Murkowski says she has attracted the attention of influential lawmakers such as Senate Appropriations Chairwoman Barbara A. Mikulski, a Maryland Democrat, and Maine independent Angus King, a vocal member of the Senate Armed Services Committee who participated in the Navy’s Ice Exercise earlier this year.

Indeed, Senate appropriators inserted language in their version of the fiscal 2015 defense spending bill that would require the Defense Department to provide Congress with plans to buy more icebreaker ships and to assess how the military is improving its awareness of activities, conditions and trends in the Arctic that could affect U.S. safety, security and environmental or commercial interests.

In its report on the bill, the committee also urges the Defense secretary to continue to examine ways the department can support a range of Arctic issues, including mapping waters and improving observations and prediction of weather, ocean and ice conditions.

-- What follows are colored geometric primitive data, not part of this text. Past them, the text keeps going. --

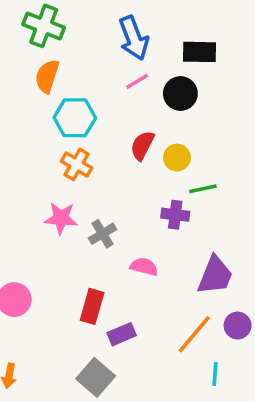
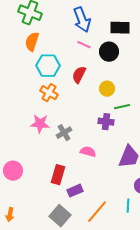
pink line: (137, 81) -> (84, 45), turned 56
red semicircle: (142, 145) -> (79, 75), moved
orange line: (194, 334) -> (97, 212), moved
cyan line: (215, 374) -> (128, 206), moved

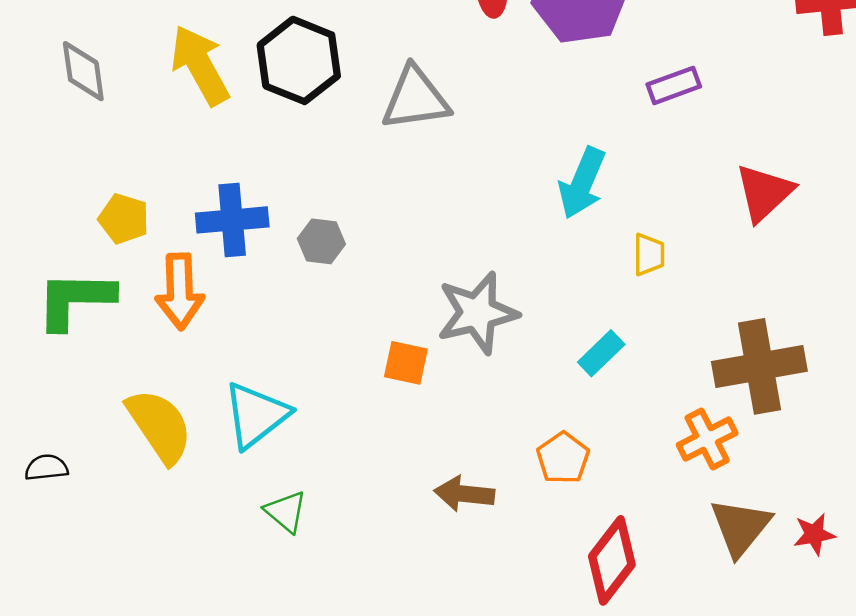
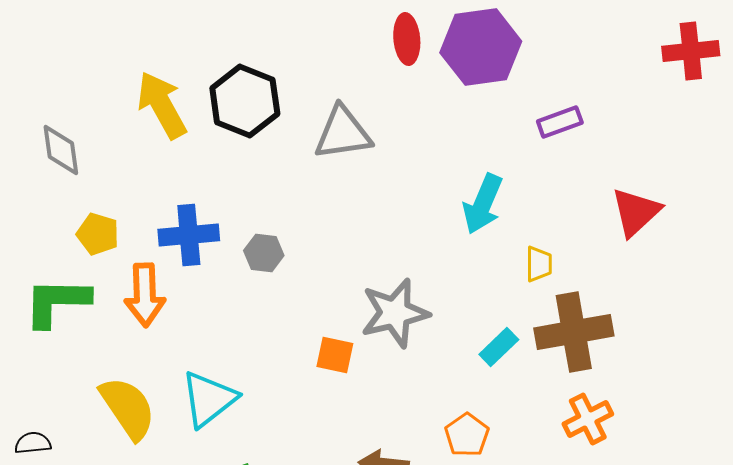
gray diamond: (83, 71) -> (61, 150), moved
brown cross: (759, 366) -> (574, 332), moved

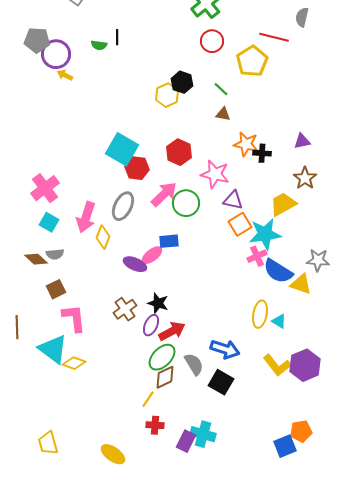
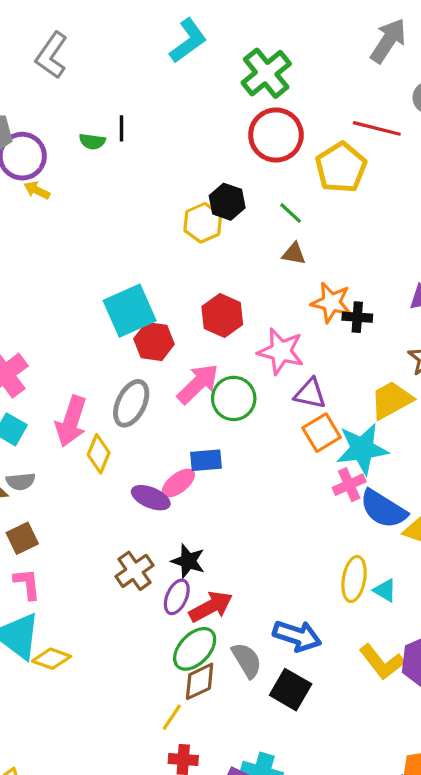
red circle: (212, 41) -> (276, 135), size x1.4
cyan square: (122, 149) -> (130, 311), turned 36
pink L-shape: (74, 318) -> (27, 584), moved, size x0.7

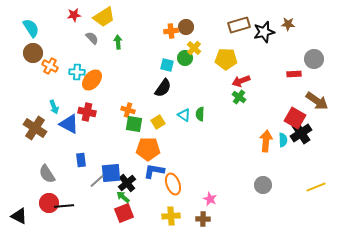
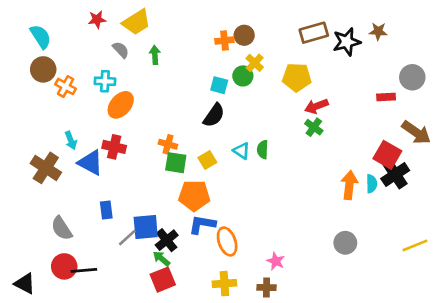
cyan cross: (77, 72) -> (105, 81), moved

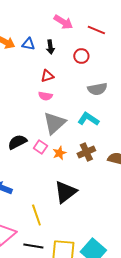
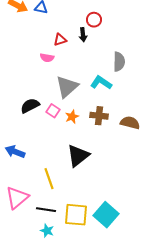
black arrow: (50, 47) -> (83, 35), moved
gray semicircle: (97, 89) -> (119, 62), moved, turned -78
pink semicircle: (45, 96) -> (47, 58), moved
brown cross: (86, 152) -> (99, 116), turned 30

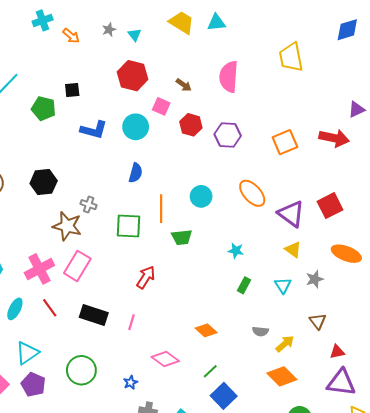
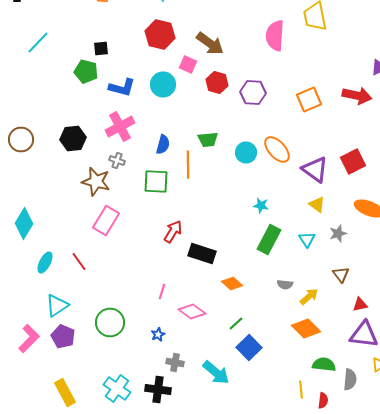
pink semicircle: (229, 77) -> (275, 36), moved
brown arrow: (184, 85) -> (210, 44), size x1.8
green pentagon: (44, 108) -> (86, 72), moved
blue semicircle: (136, 173) -> (163, 144), moved
cyan circle: (201, 196) -> (246, 152), moved
green trapezoid: (182, 237) -> (208, 140), moved
pink cross: (39, 269) -> (120, 126), moved
green rectangle: (244, 285) -> (269, 240), size x1.8
black rectangle: (94, 315) -> (202, 254), moved
pink line: (132, 322) -> (162, 292), moved

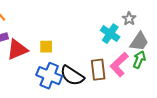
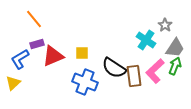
black semicircle: (72, 76) -> (114, 68), moved

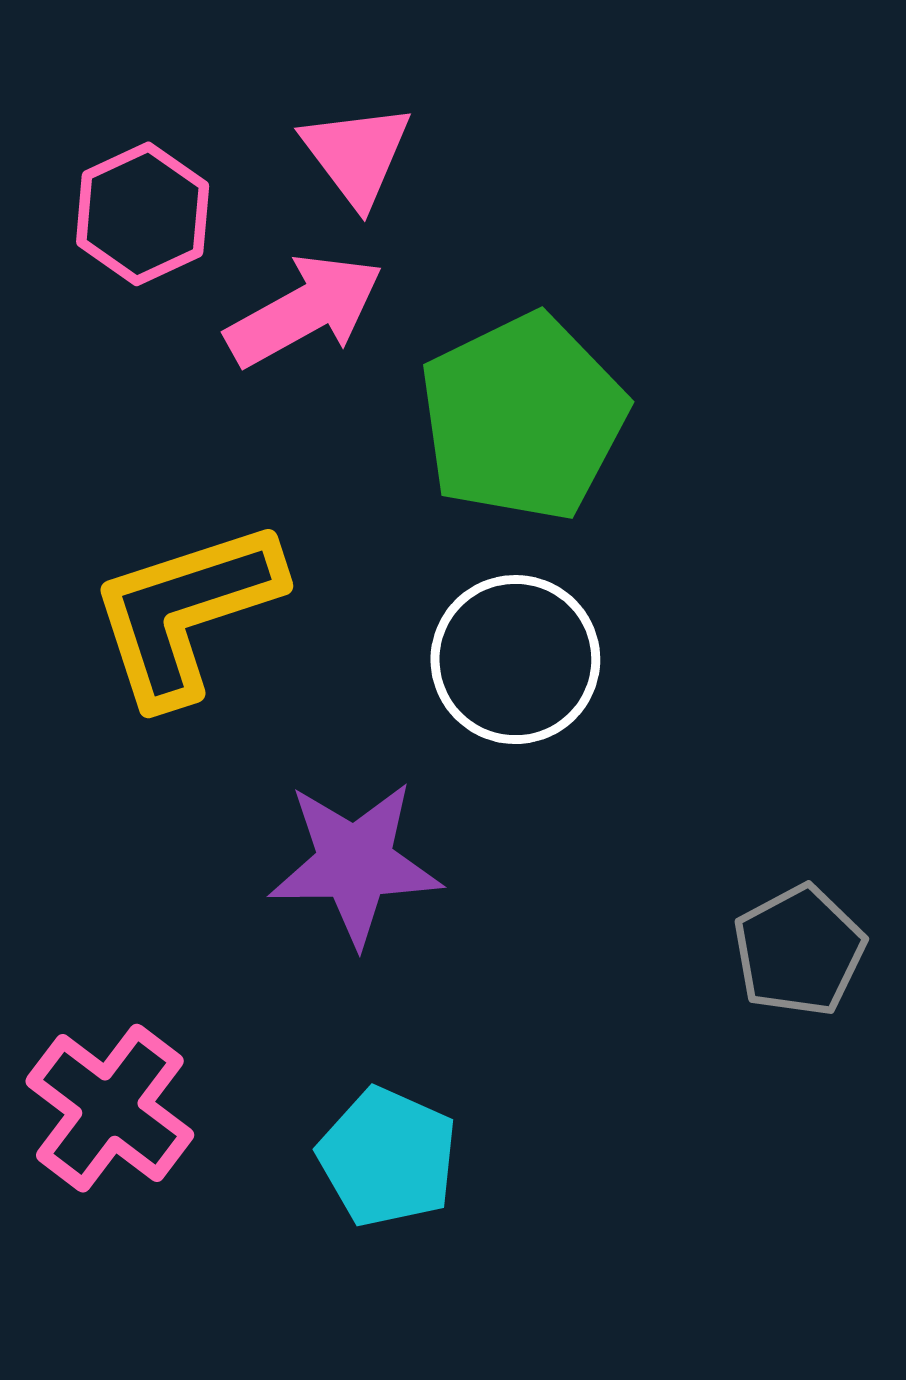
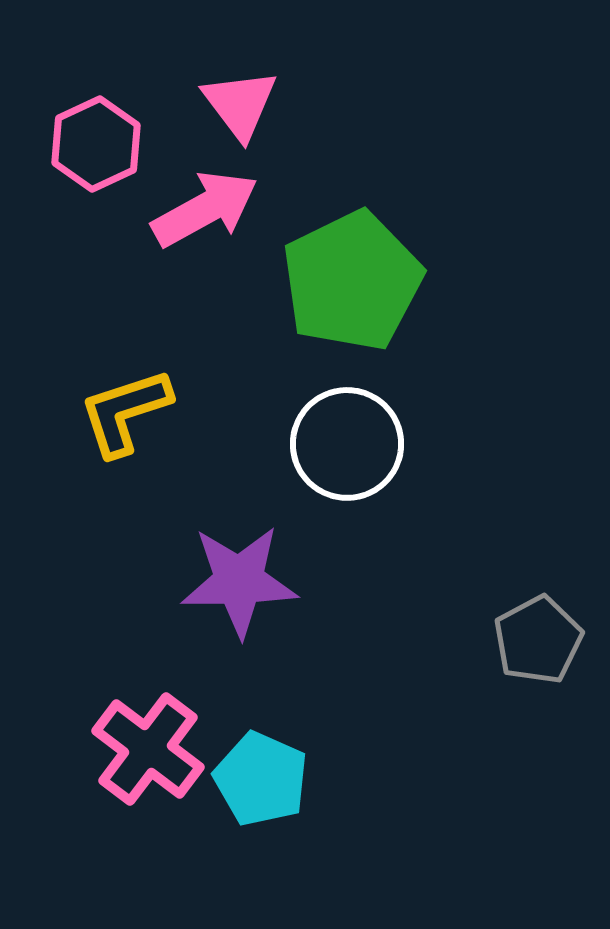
yellow L-shape: (186, 612) -> (125, 412), size x0.7
pink cross: (110, 1108) -> (148, 749), moved

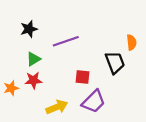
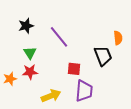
purple line: (66, 41) -> (59, 37), turned 70
green triangle: (33, 59) -> (30, 53), turned -32
purple trapezoid: (94, 102) -> (84, 91), turned -40

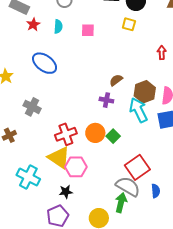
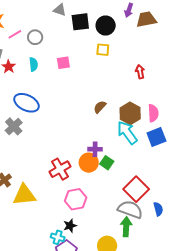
purple cross: (106, 100) -> (95, 149), moved
gray cross: (32, 107) -> (14, 126), moved, turned 30
yellow triangle: (59, 158) -> (24, 195), moved, turned -30
cyan cross: (28, 177) -> (58, 237), moved, size x0.6

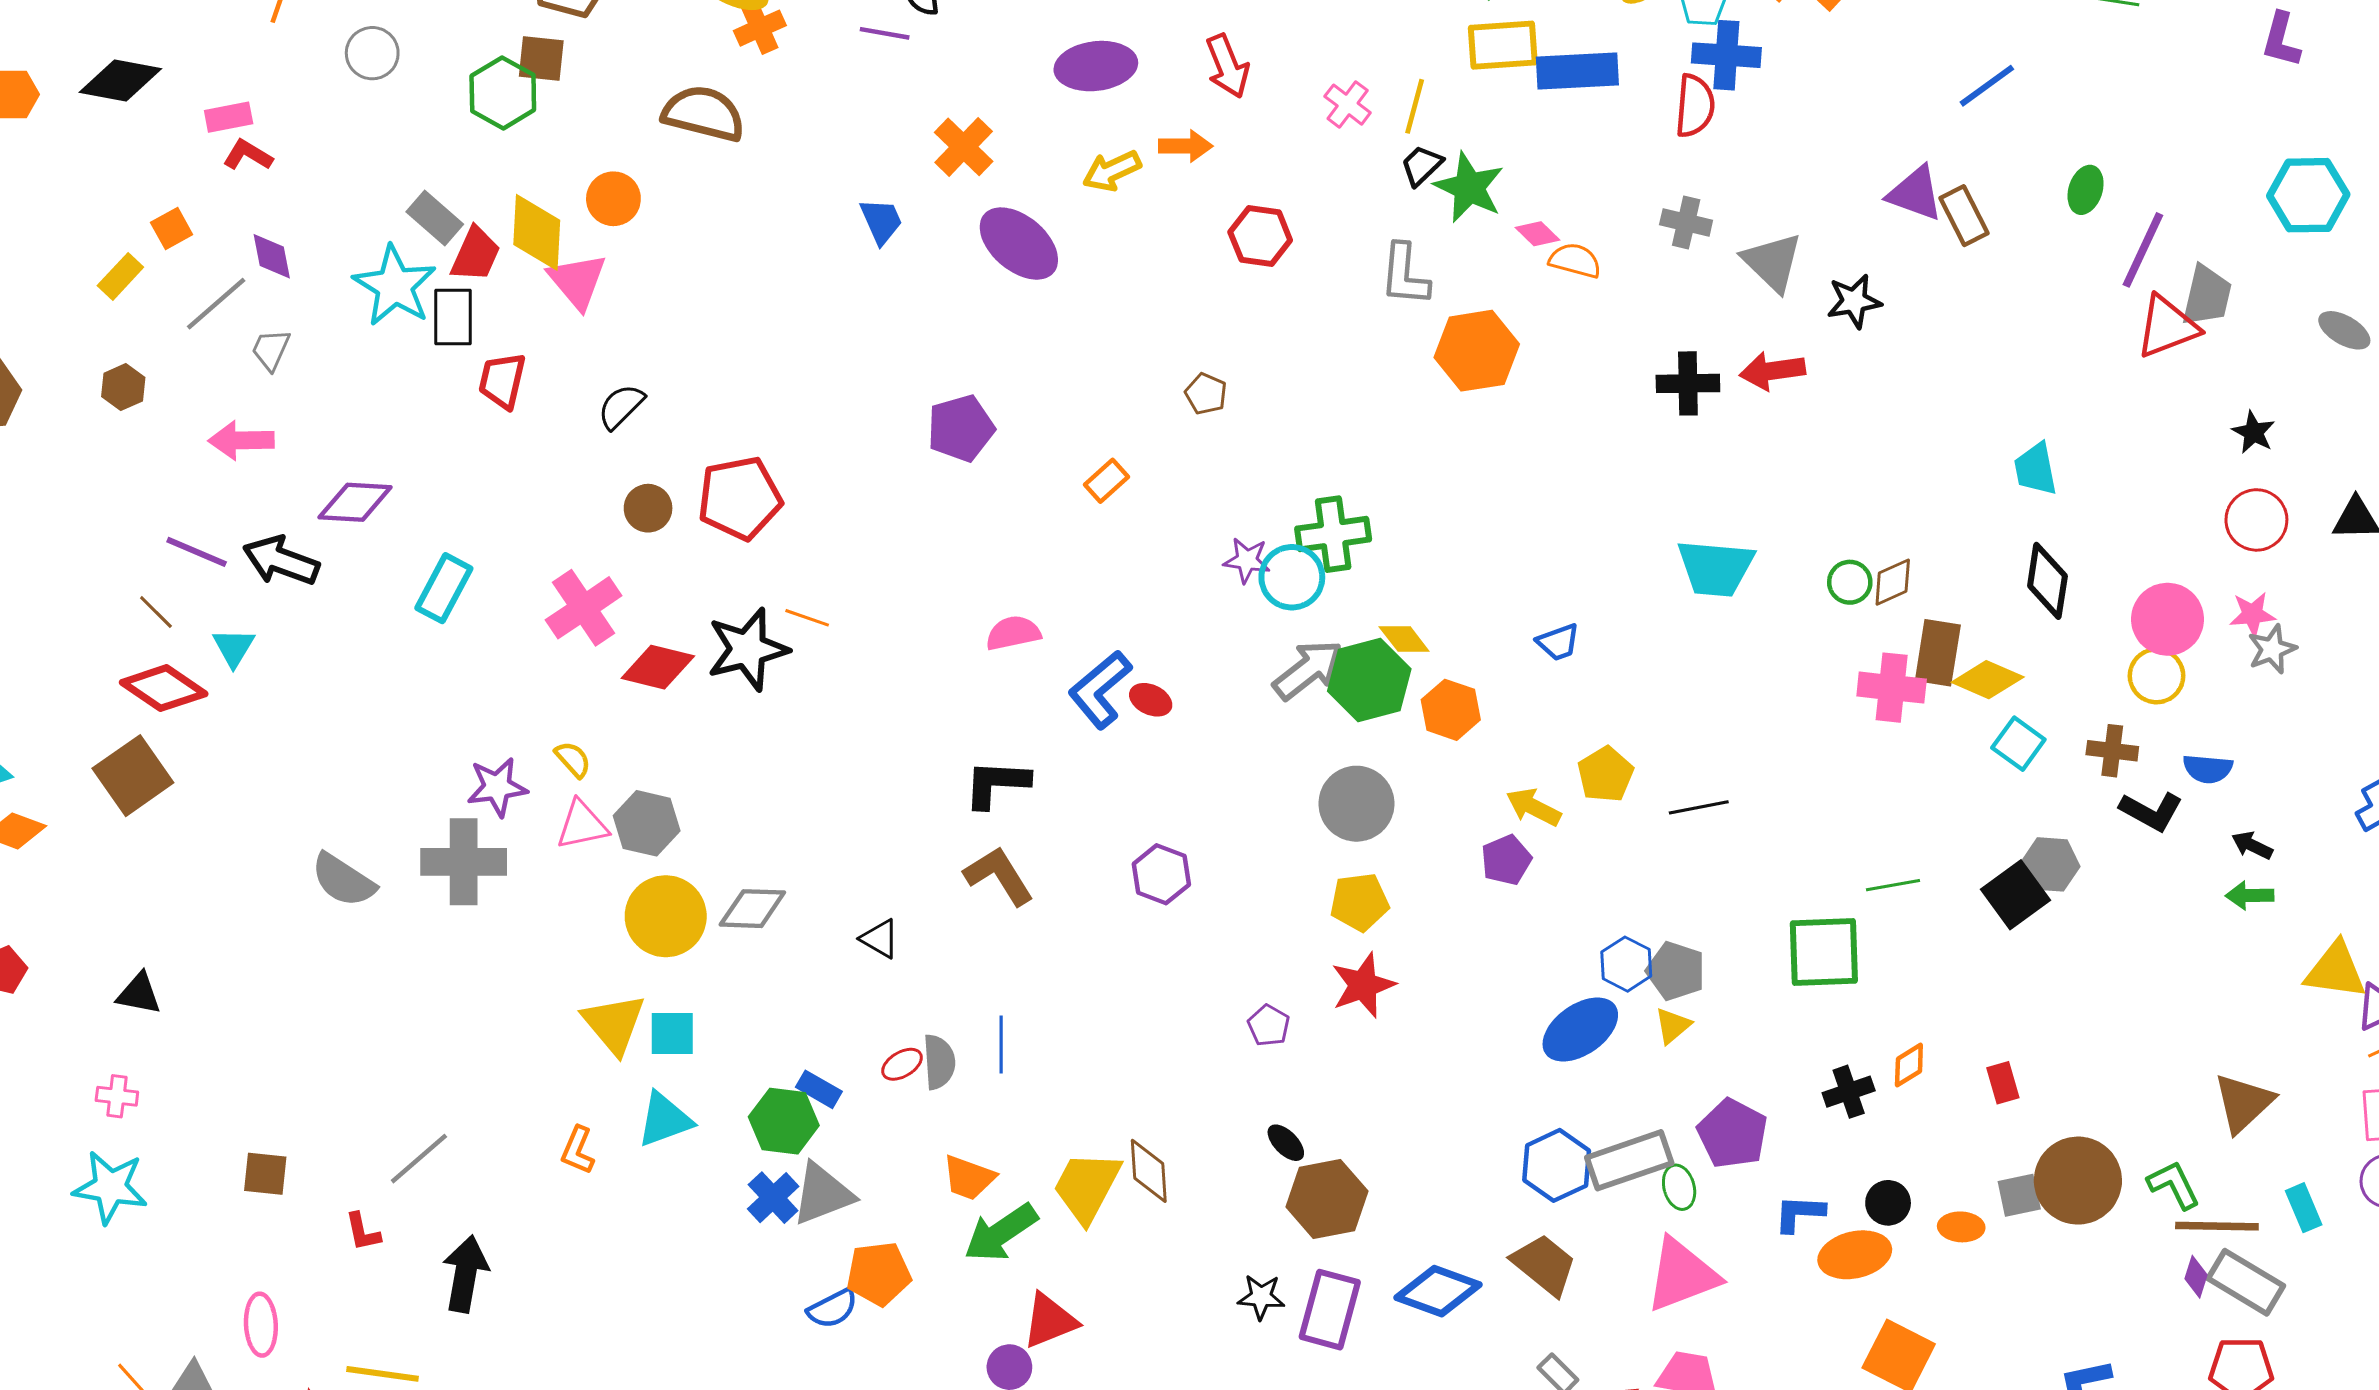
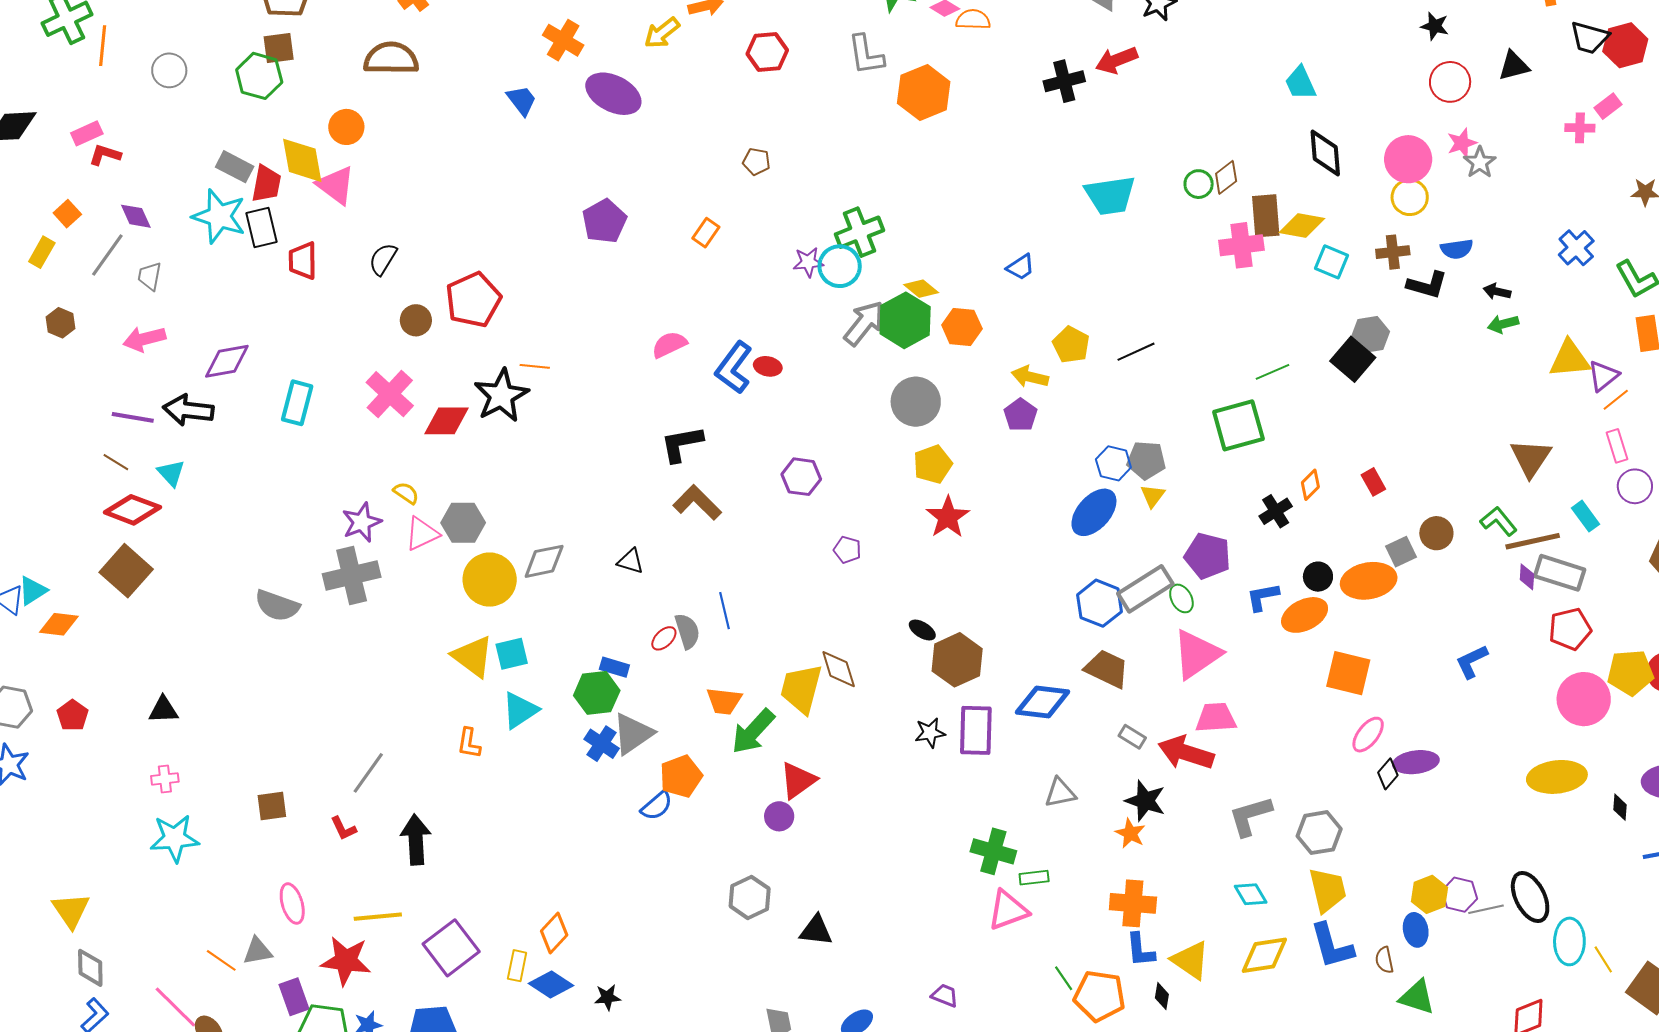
purple pentagon: (1269, 1025) -> (847, 550), moved
brown circle: (2078, 1181) -> (1436, 533), size x0.6
orange ellipse: (1961, 1227) -> (1369, 581), size x1.8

While the Defense Department sought to protect its Arctic resources in its budget-constrained request for fiscal 2015, there is little new funding in the bill for Arctic equipment, underscoring what Murkowski says is a broader problem. Many lawmakers are intrigued by the Arctic but don’t necessarily see it as a priority, particularly as the United States plays a seemingly endless and expensive game of whack-a-mole with threats elsewhere around the world. By comparison to those threats, the Arctic suffers from being a comparatively long-term requirement.

“If it’s not a hair-curling crisis that gets our attention, it doesn’t get our attention,” Conley says.

Another complicating factor for the Arctic is the number of government agencies involved in policymaking and prioritizing for the region. The White House’s January 2014 implementation plan of its latest Arctic strategy assigns various tasks to the departments of Defense, State, Homeland Security, Energy, Transportation, Interior and Commerce, as well as the EPA, NASA, the National Science Foundation and even the Smithsonian, to name a few.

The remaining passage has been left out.